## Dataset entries
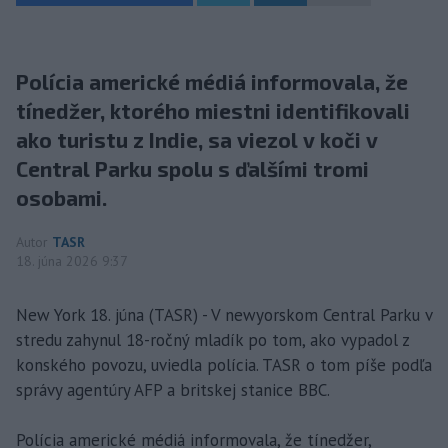
Polícia americké médiá informovala, že
tínedžer, ktorého miestni identifikovali
ako turistu z Indie, sa viezol v koči v
Central Parku spolu s ďalšími tromi
osobami.
Autor
TASR
18. júna 2026 9:37
New York 18. júna (TASR) - V newyorskom Central Parku v
stredu zahynul 18-ročný mladík po tom, ako vypadol z
konského povozu, uviedla polícia. TASR o tom píše podľa
správy agentúry AFP a britskej stanice BBC.
Polícia americké médiá informovala, že tínedžer,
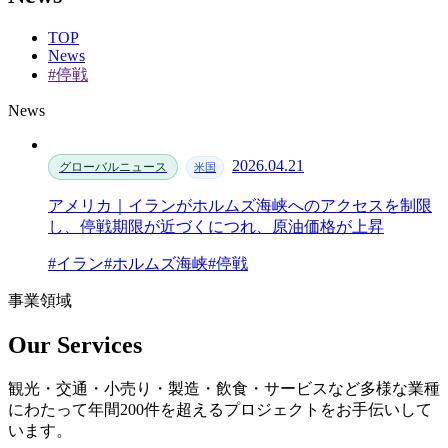
TOP
News
#停戦
News
2026.04.21
グローバルニュース
米国
アメリカ｜イランがホルムズ海峡へのアクセスを制限
し、停戦期限が近づくにつれ、原油価格が上昇
#イラン
#ホルムズ海峡
#停戦
事業領域
Our Services
観光・交通・小売り・製造・飲食・サービスなど多様な業種
にわたって年間200件を超えるプロジェクトをお手伝いして
います。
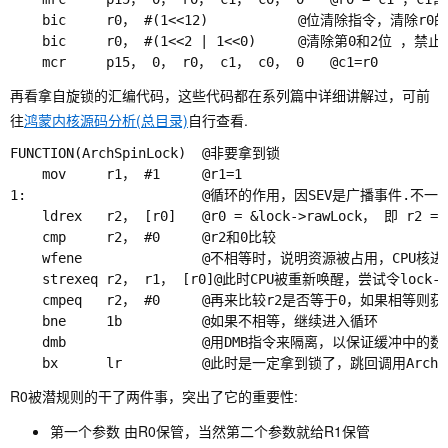
    bic     r0， #(1<<12) 			@位清除指令，清除r0的第11位

    bic     r0， #(1<<2 | 1<<0)		@清除第0和2位 ，禁止 MMU和缓存 0位:MMU enable/disable 2位:Cache enable/disable

再看拿自旋锁的汇编代码，这些代码都在系列篇中详细讲解过，可前
往
鸿蒙内核源码分析(总目录)
自行查看.
FUNCTION(ArchSpinLock)	@非要拿到锁

	mov 	r1， #1		@r1=1

1:						@循环的作用，因SEV是广播事件.不一定lock->rawLock的值已经改变了

	ldrex	r2， [r0]	@r0 = &lock->rawLock， 即 r2 = lock->rawLock

	cmp 	r2， #0		@r2和0比较

	wfene				@不相等时，说明资源被占用，CPU核进入睡眠状态

	strexeq r2， r1， [r0]@此时CPU被重新唤醒，尝试令lock->rawLock=1，成功写入则r2=0

	cmpeq	r2， #0		@再来比较r2是否等于0，如果相等则获取到了锁

	bne 	1b			@如果不相等，继续进入循环

	dmb 				@用DMB指令来隔离，以保证缓冲中的数据已经落实到RAM中

R0
被潜规则的干了两件事，突出了它的重要性:
第一个参数 由R0保管，当然第二个参数就给R1保管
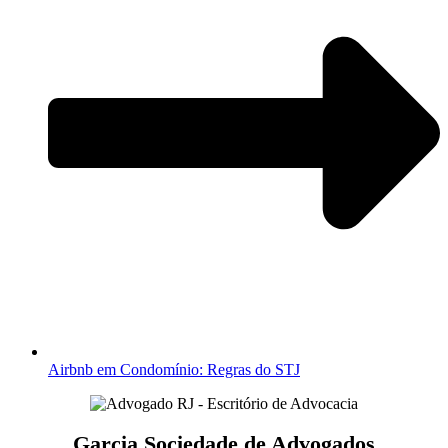
Airbnb em Condomínio: Regras do STJ
Garcia Sociedade de Advogados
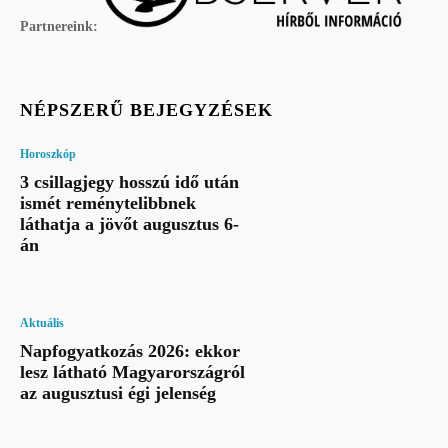
Partnereink:
NÉPSZERŰ BEJEGYZÉSEK
Horoszkóp
3 csillagjegy hosszú idő után
ismét reménytelibbnek
láthatja a jövőt augusztus 6-
án
Aktuális
Napfogyatkozás 2026: ekkor
lesz látható Magyarországról
az augusztusi égi jelenség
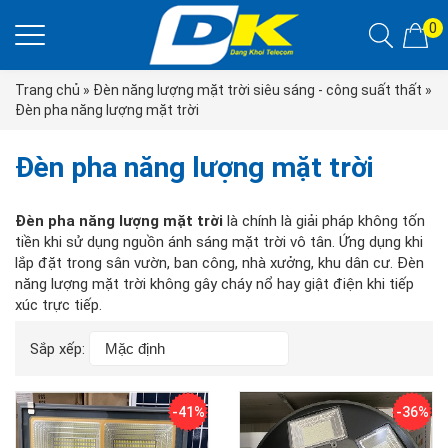
0
Trang chủ
»
Đèn năng lượng mặt trời siêu sáng - công suất thất
»
Đèn pha năng lượng mặt trời
Đèn pha năng lượng mặt trời
Đèn pha năng lượng mặt trời
là chính là giải pháp không tốn
tiền khi sử dụng nguồn ánh sáng mặt trời vô tân. Ứng dụng khi
lắp đặt trong sân vườn, ban công, nhà xưởng, khu dân cư. Đèn
năng lượng mặt trời không gây cháy nổ hay giật điện khi tiếp
xúc trực tiếp.
Sắp xếp:
-41%
-36%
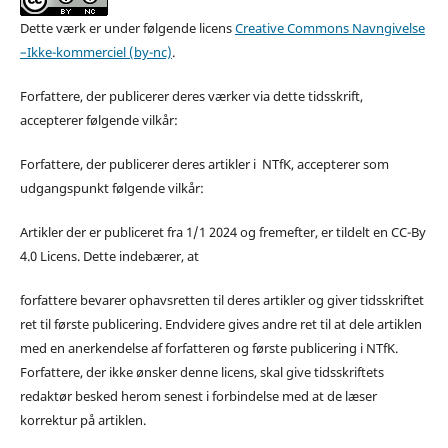
Dette værk er under følgende licens
Creative Commons Navngivelse
–Ikke-kommerciel (by-nc)
.
Forfattere, der publicerer deres værker via dette tidsskrift,
accepterer følgende vilkår:
Forfattere, der publicerer deres artikler i NTfK, accepterer som
udgangspunkt følgende vilkår:
Artikler der er publiceret fra 1/1 2024 og fremefter, er tildelt en CC-By
4.0 Licens. Dette indebærer, at
forfattere bevarer ophavsretten til deres artikler og giver tidsskriftet
ret til første publicering. Endvidere gives andre ret til at dele artiklen
med en anerkendelse af forfatteren og første publicering i NTfK.
Forfattere, der ikke ønsker denne licens, skal give tidsskriftets
redaktør besked herom senest i forbindelse med at de læser
korrektur på artiklen.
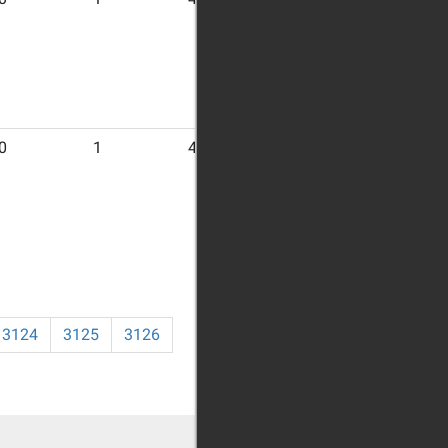
0
1
4
3124
3125
3126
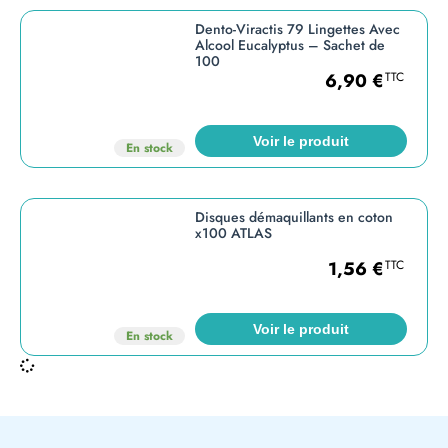
Dento-Viractis 79 Lingettes Avec
Alcool Eucalyptus – Sachet de
100
6,90
€
TTC
Voir le produit
En stock
Disques démaquillants en coton
x100 ATLAS
1,56
€
TTC
Voir le produit
En stock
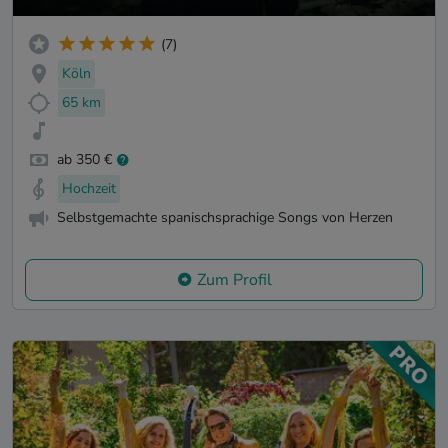
(7)
Köln
65 km
ab 350 €
Hochzeit
Selbstgemachte spanischsprachige Songs von Herzen
Zum Profil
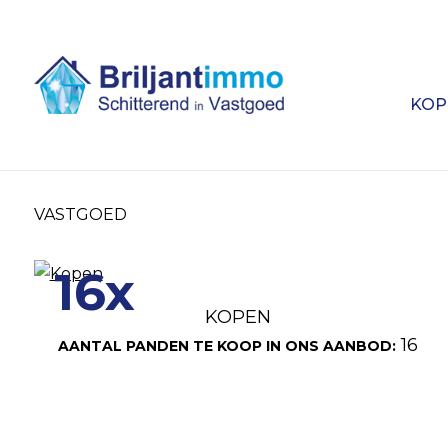
KOP
VASTGOED
16x
KOPEN
16
AANTAL PANDEN TE KOOP IN ONS AANBOD:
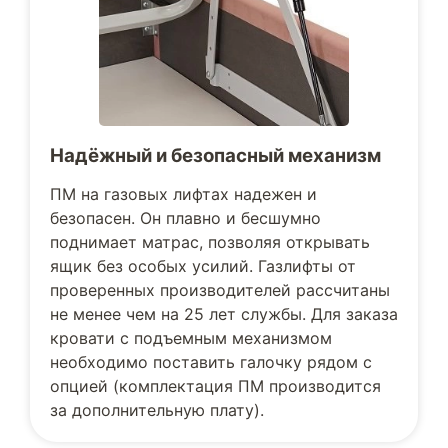
Надёжный и безопасный механизм
ПМ на газовых лифтах надежен и
безопасен. Он плавно и бесшумно
поднимает матрас, позволяя открывать
ящик без особых усилий. Газлифты от
проверенных производителей рассчитаны
не менее чем на 25 лет службы. Для заказа
кровати с подъемным механизмом
необходимо поставить галочку рядом с
опцией (комплектация ПМ производится
за дополнительную плату).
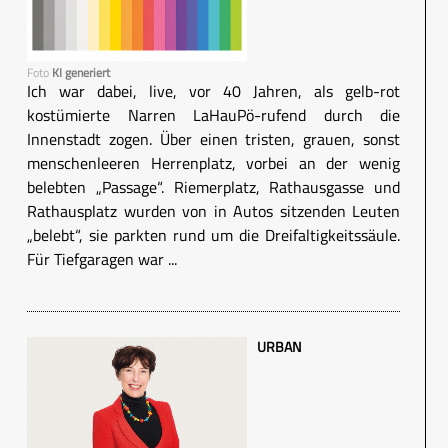
Foto
KI generiert
Ich war dabei, live, vor 40 Jahren, als gelb-rot
kostümierte Narren LaHauPö-rufend durch die
Innenstadt zogen. Über einen tristen, grauen, sonst
menschenleeren Herrenplatz, vorbei an der wenig
belebten „Passage“. Riemerplatz, Rathausgasse und
Rathausplatz wurden von in Autos sitzenden Leuten
„belebt“, sie parkten rund um die Dreifaltigkeitssäule.
Für Tiefgaragen war ...
URBAN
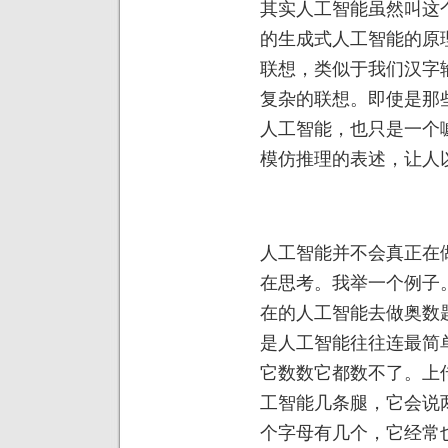
其实人工智能虽然叫这
的生成式人工智能的原
联想，类似于我们汉字
复杂的联想。即使是那
人工智能，也只是一个
模仿推理的表述，让人
人工智能并不会真正在
在思考。我举一个例子
在的人工智能去做奥数
是人工智能往往连最简
它数数它都数不了。上
工智能几条腿，它会说
个字母有几个，它经常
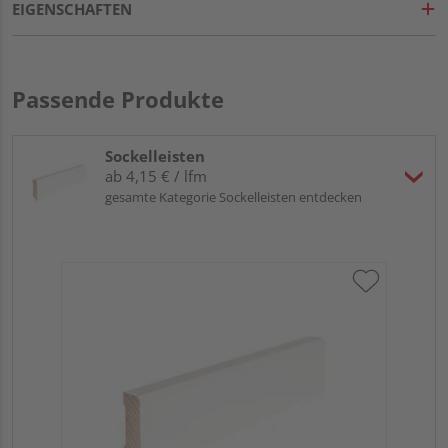
EIGENSCHAFTEN
Passende Produkte
Sockelleisten
ab 4,15 € / lfm
gesamte Kategorie Sockelleisten entdecken
KÄH
di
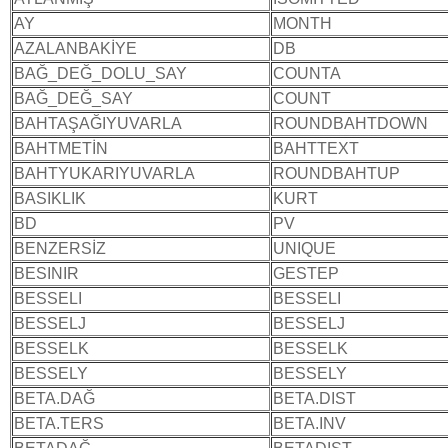
AY
MONTH
AZALANBAKİYE
DB
BAĞ_DEĞ_DOLU_SAY
COUNTA
BAĞ_DEĞ_SAY
COUNT
BAHTAŞAĞIYUVARLA
ROUNDBAHTDOWN
BAHTMETİN
BAHTTEXT
BAHTYUKARIYUVARLA
ROUNDBAHTUP
BASIKLIK
KURT
BD
PV
BENZERSİZ
UNIQUE
BESINIR
GESTEP
BESSELI
BESSELI
BESSELJ
BESSELJ
BESSELK
BESSELK
BESSELY
BESSELY
BETA.DAĞ
BETA.DIST
BETA.TERS
BETA.INV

## WORK ORDER
Give again, exactly, the lines starting at the first entry above and ending at the line with "stredu zahynul 18-ročný"; please leave pictures out.

## ANSWER BELOW
Polícia americké médiá informovala, že
tínedžer, ktorého miestni identifikovali
ako turistu z Indie, sa viezol v koči v
Central Parku spolu s ďalšími tromi
osobami.
Autor
TASR
18. júna 2026 9:37
New York 18. júna (TASR) - V newyorskom Central Parku v
stredu zahynul 18-ročný mladík po tom, ako vypadol z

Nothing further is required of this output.